Calls for Papers/Nov 23, 2020

Self-Representation in Late Antiquity and Byzantium

Self-Representation in Late Antiquity and Byzantium lead image

Self-Representation in Late Antiquity and Byzantium, 23rd International Graduate Conference of the Oxford University Byzantine Society, February 26–28, 2021

Self-representation is a process by which historical actors – individuals, communities and institutions – fashioned and presented a complex image of themselves through various media.

Referring to Byzantine portraits, Spatharakis claimed that this “form of representation cannot be divorced from its purpose and the requirements of the society in which the given visual language gains currency”. Equally, self-representation provides an original way to interpret the past, because this artificial and reflected image cannot be divorced from the cultural, social, economic, religious and political context of its time. As a methodological tool, it has received increasing attention in the field of Late Antique and Byzantine Studies, following the interest it has created in neighbouring fields such as Western Medieval or Early Modern studies.

The present call for papers aims to explore the cultural outputs of the Late Antique and Byzantine world – e.g. architecture, material culture, literary works – which conventionally or unconventionally can be understood as acts of self-representation. The Late Antique and Byzantine world was filled with voices and images trying to present and represent an idea of self. Some of the most famous examples of this are the lavish mosaics sponsored by imperial and aristocratic patrons, whose splendour still dazzles their observers and gives an idea of the kind of self-fashioning that they embody.
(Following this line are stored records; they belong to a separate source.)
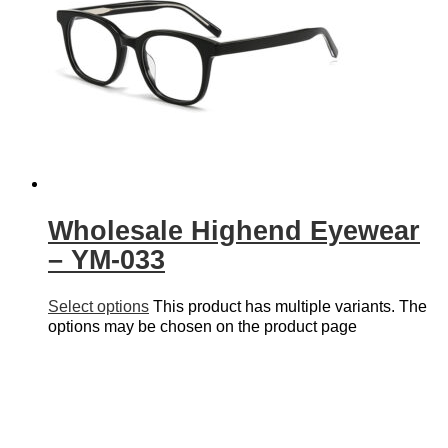
Wholesale Highend Eyewear
– YM-033
Select options
This product has multiple variants. The
options may be chosen on the product page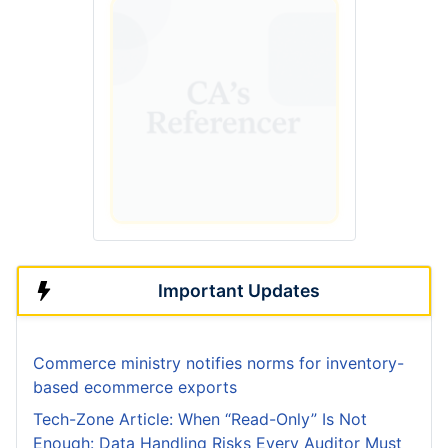
Important Updates
Commerce ministry notifies norms for inventory-
based ecommerce exports
Tech-Zone Article: When “Read-Only” Is Not
Enough: Data Handling Risks Every Auditor Must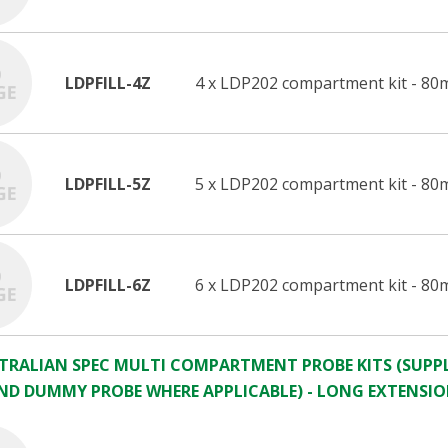
LDPFILL-4Z
4 x LDP202 compartment kit - 80
LDPFILL-5Z
5 x LDP202 compartment kit - 80
LDPFILL-6Z
6 x LDP202 compartment kit - 80
STRALIAN SPEC MULTI COMPARTMENT PROBE KITS (SUPPL
ND DUMMY PROBE WHERE APPLICABLE) - LONG EXTENSI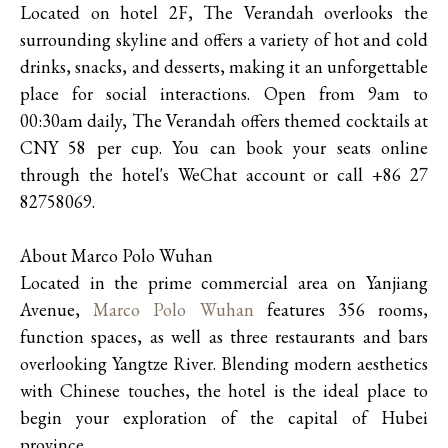
Located on hotel 2F, The Verandah overlooks the
surrounding skyline and offers a variety of hot and cold
drinks, snacks, and desserts, making it an unforgettable
place for social interactions. Open from 9am to
00:30am daily, The Verandah offers themed cocktails at
CNY 58 per cup. You can book your seats online
through the hotel's WeChat account or call +86 27
82758069.
About Marco Polo Wuhan
Located in the prime commercial area on Yanjiang
Avenue,
Marco Polo Wuhan
features 356 rooms,
function spaces, as well as three restaurants and bars
overlooking Yangtze River. Blending modern aesthetics
with Chinese touches, the hotel is the ideal place to
begin your exploration of the capital of Hubei
province.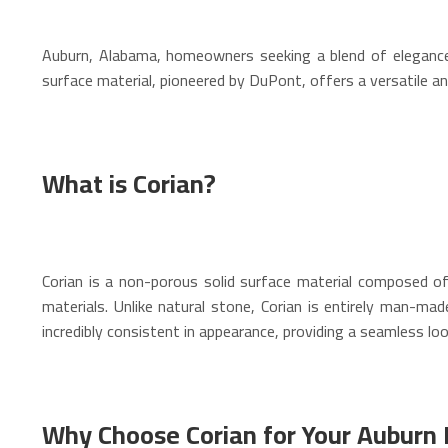
Auburn, Alabama, homeowners seeking a blend of elegance, d
surface material, pioneered by DuPont, offers a versatile an
What is Corian?
Corian is a non-porous solid surface material composed of n
materials. Unlike natural stone, Corian is entirely man-mad
incredibly consistent in appearance, providing a seamless loo
Why Choose Corian for Your Aubur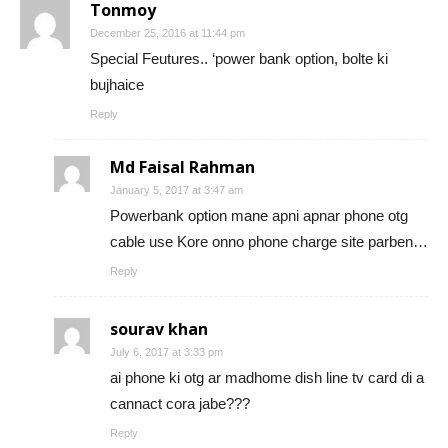
Tonmoy
December 25, 2016 at 11:44 pm
Special Feutures.. ‘power bank option, bolte ki
bujhaice
Reply
Md Faisal Rahman
January 5, 2017 at 3:47 am
Powerbank option mane apni apnar phone otg
cable use Kore onno phone charge site parben…
Reply
sourav khan
July 6, 2017 at 3:33 pm
ai phone ki otg ar madhome dish line tv card di a
cannact cora jabe???
Reply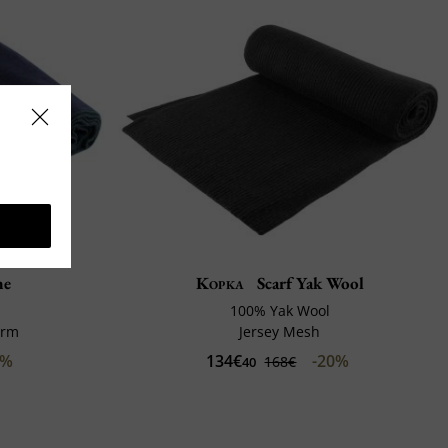
ne
Kopka
Scarf Yak Wool
100% Yak Wool
arm
Jersey Mesh
0%
134€
-20%
168€
40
Urban elites, such as churchmen, bureaucrats and intellectuals, constructed idealised personae through their literary works and the careful compilation of letter collections, while provincial elites displayed their power through sigillographic imagery and inscriptions. In monastic typika, the founders presented themselves as pious benefactors, while donor epigraphy in rural churches secured the local influence of wealthier peasants. However, self-representation is not only a matter of introspection but also of dialogue with the “other”: such as in the case of spolia, which was used to reincorporate a supposed classical past in one’s self-portrayal, or to create an image of continuity by conquerors. We see this clearly in the conscious use of Byzantine motifs in Islamicate architecture, in the fiction of Digenes Akritas, and in the anti-Jewish and anti-Islamic religious polemics of Late Byzantium. Through depicting what they were not, historical actors were (consciously or unconsciously) shaping their own identity.

This conference, to be held in late February 2021, seeks to join the ongoing dialogue on self-representation in Late Antique and Byzantine Studies by providing a forum for postgraduate and early-career scholars to reflect on this theme in a variety of cultural media. In doing so, we hope to facilitate the interaction and engagement of historians, philologists, archaeologists, art historians, theologians and specialists in material culture. To that end, we encourage submissions from all graduate students and young researchers, encompassing, but not limited to, the following themes:

  • Literary works: self-portrayal in epistolographical collections; autobiographies; fictional personae in poetical and prose compositions; typika portraying an image of a founder or donor;
  • Portrayal of oneself in terms of gender and sexuality;
  • Epigraphy: material sponsored by both authorities and private citizens; self-representation on funerary artefacts, graffiti, inscriptions;
  • Numismatics: representation of power and authority in the world of Late Antiquity and Byzantium at large;
  • Sigillography: elite self-representation and its importance among the Byzantine upper classes;
  • Artistic production: portrayals in mosaics and icons; private and public forms of representation;
  • Gift-giving: Elite items (e.g. cloths, manuscripts, jewellery) intended for use in diplomatic exchange which were designed to promote a specific image of an emperor and the empire;
  • Political ideology: imperial or ecclesiastical messaging through literary works and monumental architecture;
  • Religion: different theological or philosophical stances, dogmatic truths or polemics as means of self-promotion or self-portrayal;
  • Dialogue with “the other”: Byzantium’s influence in neighbouring cultures as a consequence of its self-representation;
  • Reception: how the field of Late Antique and Byzantine Studies is influenced by the modern-day reception of the self-representation of historical actors;
  • Reception: how the field of Late Antique and Byzantine Studies is influenced by historical Western conceptions of the Late Antique and Byzantine world;
  • Comparative perspectives of the above elsewhere, in opposition or concordance with practices in Byzantium.